II. A considerar a existência do contrato de mediação imobiliária referente à fracção Q do D…, realizado verbalmente, o mesmo padece de uma nulidade substantiva, que é de conhecimento oficioso, a qual deve ser declarada.
III. Mesmo existindo um hipotético acordo de mediação imobiliária:
a) A Autora, (ora recorrida), só poderia iniciar as diligências necessárias para conseguir um eventual interessado para a compra do imóvel a partir do momento em que esse mesmo acordo fosse redigido, reduzido a escrito e assinado pelos contraentes, obedecendo, assim, na íntegra ao estatuído pelo artigo 16, n.º 1 e n.º 2, da Lei n.º 15/2013, de 8 de Fevereiro, sob pena de nulidade do contrato bem como de todos os actos subsequentes praticados pela Autora;
b) Foi o mesmo celebrado em regime de não exclusividade, (facto provado), a ré, por sua iniciativa, poderia vender o imóvel a um eventual interessado pela sua compra.
c) Apenas era devida remuneração se a Recorrida conseguisse interessado que concretizasse o negócio visado pelo contrato;
d) Sobre a fracção Q do D…, nunca foi apresentada, ou com o conhecimento, uma proposta de compra do imóvel, pela E…;
IV. Apesar de a Autora, em sede de Petição Inicial, alegar que terá remetido a proposta de compra à ré via correio electrónico, a verdade é que dos autos não consta:
A. O seu conteúdo;
B. A recusa da ré quanto a essa proposta; nem
C. Cópia do cheque de sinalização.
V. Mais, em sede de Audiência de Discussão e Julgamento, a testemunha E… negou ter assinado o referido documento, facto que demonstra a ilegalidade com que o mesmo foi realizado e assinado.
VI. Afirmando, que tanto ela como o seu marido não quiseram realizar o negócio com a autora, alegando o desconhecimento sobre uma eventual proposta apresentada em seu nome.

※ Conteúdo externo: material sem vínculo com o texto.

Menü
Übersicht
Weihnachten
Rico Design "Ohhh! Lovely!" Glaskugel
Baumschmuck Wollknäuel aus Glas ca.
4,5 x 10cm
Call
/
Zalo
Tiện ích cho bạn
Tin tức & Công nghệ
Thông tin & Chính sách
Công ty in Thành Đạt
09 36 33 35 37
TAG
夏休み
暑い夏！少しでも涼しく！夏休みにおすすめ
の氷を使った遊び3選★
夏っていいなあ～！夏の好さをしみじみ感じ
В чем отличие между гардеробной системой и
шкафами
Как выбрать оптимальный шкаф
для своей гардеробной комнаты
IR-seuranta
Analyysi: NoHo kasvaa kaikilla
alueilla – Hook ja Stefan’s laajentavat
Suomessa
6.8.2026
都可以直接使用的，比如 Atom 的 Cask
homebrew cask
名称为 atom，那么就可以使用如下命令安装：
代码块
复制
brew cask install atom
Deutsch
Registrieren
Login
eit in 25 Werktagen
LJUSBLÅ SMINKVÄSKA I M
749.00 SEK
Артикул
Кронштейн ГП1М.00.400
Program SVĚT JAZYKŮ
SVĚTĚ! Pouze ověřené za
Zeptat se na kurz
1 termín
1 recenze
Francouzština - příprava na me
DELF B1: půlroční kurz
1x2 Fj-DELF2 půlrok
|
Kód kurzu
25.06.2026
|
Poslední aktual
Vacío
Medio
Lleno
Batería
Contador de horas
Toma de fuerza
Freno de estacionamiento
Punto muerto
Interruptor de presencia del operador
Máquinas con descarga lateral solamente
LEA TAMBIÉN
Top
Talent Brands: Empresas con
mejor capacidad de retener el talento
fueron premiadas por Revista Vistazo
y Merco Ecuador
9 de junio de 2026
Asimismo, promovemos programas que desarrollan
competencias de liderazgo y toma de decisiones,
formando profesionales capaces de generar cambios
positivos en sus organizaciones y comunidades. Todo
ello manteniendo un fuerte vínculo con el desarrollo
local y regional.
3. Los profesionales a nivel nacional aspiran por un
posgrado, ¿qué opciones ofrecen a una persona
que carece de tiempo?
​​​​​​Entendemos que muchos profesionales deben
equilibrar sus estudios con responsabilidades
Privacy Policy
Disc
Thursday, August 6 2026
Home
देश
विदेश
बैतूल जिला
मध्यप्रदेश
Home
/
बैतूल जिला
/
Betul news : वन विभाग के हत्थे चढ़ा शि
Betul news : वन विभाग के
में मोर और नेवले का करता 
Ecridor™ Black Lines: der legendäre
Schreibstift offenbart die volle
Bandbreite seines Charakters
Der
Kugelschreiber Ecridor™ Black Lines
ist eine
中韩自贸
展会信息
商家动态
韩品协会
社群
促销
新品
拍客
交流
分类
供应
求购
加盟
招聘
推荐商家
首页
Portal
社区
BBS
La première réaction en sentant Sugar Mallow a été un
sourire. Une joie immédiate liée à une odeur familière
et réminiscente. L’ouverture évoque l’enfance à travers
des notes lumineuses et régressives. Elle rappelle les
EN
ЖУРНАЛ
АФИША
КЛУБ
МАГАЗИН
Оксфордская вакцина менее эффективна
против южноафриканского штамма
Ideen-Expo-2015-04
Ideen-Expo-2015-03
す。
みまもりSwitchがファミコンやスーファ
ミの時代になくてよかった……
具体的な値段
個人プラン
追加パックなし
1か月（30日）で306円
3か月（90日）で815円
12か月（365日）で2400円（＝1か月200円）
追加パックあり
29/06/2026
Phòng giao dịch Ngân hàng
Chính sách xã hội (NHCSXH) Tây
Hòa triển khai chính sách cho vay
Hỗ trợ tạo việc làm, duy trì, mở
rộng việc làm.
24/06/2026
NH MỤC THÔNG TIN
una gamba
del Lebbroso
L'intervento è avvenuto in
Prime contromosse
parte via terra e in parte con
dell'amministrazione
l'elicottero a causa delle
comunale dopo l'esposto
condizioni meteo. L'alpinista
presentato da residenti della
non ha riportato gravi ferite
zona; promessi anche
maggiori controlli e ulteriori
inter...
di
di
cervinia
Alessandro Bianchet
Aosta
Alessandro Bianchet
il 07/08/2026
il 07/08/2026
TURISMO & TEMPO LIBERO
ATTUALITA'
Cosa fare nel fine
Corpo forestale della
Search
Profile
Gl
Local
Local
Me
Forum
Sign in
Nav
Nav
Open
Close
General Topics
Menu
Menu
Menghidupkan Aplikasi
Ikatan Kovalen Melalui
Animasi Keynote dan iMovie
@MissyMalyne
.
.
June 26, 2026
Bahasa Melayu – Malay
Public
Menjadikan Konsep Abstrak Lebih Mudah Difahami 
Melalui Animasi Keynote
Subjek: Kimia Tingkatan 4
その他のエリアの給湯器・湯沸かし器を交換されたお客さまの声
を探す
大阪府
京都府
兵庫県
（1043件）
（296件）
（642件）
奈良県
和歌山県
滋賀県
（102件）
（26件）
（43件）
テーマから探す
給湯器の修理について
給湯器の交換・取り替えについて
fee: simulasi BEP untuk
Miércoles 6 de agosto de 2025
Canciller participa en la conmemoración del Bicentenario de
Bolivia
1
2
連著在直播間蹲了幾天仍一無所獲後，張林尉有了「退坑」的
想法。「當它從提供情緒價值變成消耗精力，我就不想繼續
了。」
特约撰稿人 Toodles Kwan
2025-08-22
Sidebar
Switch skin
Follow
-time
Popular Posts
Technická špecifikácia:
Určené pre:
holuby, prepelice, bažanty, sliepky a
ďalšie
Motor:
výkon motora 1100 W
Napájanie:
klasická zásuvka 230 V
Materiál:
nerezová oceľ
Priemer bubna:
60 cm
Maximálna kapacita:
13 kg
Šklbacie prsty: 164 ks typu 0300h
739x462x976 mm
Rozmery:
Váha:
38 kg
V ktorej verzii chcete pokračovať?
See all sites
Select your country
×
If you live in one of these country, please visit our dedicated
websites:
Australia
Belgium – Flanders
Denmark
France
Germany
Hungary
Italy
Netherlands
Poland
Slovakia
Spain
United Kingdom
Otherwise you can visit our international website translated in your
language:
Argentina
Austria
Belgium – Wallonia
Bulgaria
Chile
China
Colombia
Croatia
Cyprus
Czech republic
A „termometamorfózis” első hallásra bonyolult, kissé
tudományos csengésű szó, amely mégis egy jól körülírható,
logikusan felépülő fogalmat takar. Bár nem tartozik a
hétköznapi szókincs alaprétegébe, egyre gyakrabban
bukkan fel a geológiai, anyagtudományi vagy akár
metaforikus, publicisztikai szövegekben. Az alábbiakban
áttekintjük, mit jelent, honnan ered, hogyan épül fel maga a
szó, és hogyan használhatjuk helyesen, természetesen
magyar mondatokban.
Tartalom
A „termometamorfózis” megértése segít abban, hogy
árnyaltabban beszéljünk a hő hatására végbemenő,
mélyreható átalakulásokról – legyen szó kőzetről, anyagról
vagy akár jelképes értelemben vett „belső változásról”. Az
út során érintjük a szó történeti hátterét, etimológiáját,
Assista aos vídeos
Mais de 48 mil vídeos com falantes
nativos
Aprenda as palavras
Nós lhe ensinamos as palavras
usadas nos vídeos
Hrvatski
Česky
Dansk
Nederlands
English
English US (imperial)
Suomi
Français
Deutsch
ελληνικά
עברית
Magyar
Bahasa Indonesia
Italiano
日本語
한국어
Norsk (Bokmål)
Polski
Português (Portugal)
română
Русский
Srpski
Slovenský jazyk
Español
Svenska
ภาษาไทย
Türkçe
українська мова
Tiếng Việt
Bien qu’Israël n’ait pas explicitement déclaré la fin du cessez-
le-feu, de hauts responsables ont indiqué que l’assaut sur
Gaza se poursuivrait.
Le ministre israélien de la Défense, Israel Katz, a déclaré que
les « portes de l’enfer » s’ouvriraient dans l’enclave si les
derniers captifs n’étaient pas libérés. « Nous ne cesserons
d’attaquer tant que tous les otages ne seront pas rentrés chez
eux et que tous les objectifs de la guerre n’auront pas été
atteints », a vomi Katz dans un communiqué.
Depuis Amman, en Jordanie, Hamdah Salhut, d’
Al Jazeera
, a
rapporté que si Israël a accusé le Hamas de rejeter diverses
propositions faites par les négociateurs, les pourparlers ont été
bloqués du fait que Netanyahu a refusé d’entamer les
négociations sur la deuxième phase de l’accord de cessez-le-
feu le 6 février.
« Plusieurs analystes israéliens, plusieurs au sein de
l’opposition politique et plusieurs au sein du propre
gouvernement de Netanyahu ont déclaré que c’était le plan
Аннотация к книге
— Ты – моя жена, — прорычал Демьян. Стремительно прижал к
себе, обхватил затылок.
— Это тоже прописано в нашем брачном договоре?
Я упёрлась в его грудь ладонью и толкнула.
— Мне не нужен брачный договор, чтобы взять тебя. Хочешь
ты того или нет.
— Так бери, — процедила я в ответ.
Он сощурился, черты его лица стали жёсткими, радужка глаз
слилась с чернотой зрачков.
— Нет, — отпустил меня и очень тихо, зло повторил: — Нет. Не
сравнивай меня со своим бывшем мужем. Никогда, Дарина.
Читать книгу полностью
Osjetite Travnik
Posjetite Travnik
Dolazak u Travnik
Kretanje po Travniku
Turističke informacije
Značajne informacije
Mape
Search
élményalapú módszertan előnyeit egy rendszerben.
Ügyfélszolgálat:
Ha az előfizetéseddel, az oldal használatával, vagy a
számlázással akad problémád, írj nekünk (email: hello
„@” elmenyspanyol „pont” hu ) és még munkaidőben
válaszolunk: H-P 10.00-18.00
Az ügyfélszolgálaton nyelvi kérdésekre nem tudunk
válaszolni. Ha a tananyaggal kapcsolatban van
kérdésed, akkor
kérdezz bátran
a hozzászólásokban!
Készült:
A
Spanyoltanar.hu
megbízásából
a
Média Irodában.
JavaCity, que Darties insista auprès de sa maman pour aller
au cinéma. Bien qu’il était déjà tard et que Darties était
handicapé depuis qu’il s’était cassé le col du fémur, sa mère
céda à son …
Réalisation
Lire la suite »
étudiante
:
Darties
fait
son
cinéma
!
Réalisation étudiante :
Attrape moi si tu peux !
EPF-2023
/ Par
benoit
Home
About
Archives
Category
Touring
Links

VII. Analisando o conteúdo da conversa transcrita em sede de Sentença Judicial não nos conseguimos aperceber pela sua leitura se as propostas de €150.000,00 e, posteriormente, de €160.000,00 apresentadas pelo cliente H… foram sobre o imóvel em causa e propriedade da recorrente ou sobre um qualquer outro imóvel, uma vez que a referida conversa:
A) Não identifica o imóvel em causa;
B) Não identifica a aqui autora nem os seus representantes; e
C) Por outro lado e do que resulta da conversa escrita, até nos apercebemos que o H… e E…, há data, procuravam para comprar outros imóveis disponíveis no mercado, (“Ok; Vou falar com a E… daqui a pouco; Mas provavelmente vamos deixar cair e avançamos par o negócio de uma casa ke fomos ver. A diferente po apartamento n é mt e sempre é uma casa”).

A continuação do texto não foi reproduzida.